→ **DATA PROVIDED**

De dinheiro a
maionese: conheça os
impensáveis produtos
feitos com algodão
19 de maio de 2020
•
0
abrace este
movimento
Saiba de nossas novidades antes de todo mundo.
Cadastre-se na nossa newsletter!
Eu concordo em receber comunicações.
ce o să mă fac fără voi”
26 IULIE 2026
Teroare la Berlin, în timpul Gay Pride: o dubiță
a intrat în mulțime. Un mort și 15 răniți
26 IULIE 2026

...

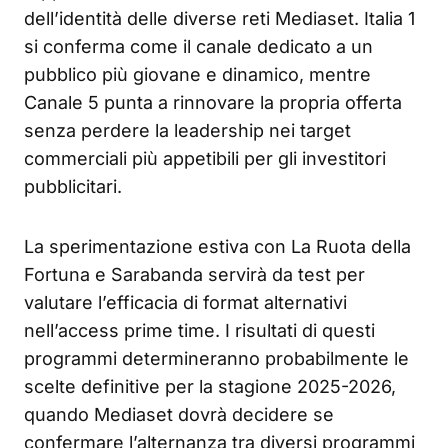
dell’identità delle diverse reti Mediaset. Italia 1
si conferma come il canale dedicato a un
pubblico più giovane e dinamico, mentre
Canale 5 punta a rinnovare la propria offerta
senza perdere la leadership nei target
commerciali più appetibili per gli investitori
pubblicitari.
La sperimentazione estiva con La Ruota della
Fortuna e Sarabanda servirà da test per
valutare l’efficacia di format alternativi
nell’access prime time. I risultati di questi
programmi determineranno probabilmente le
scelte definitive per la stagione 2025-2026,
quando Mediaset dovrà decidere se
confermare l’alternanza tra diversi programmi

→ **DIRECTIONS FOR THIS TASK**
Find out how many lines in the listing contain the word "programmi", and respond with that number only.

→ **COMPLETED TASK**
2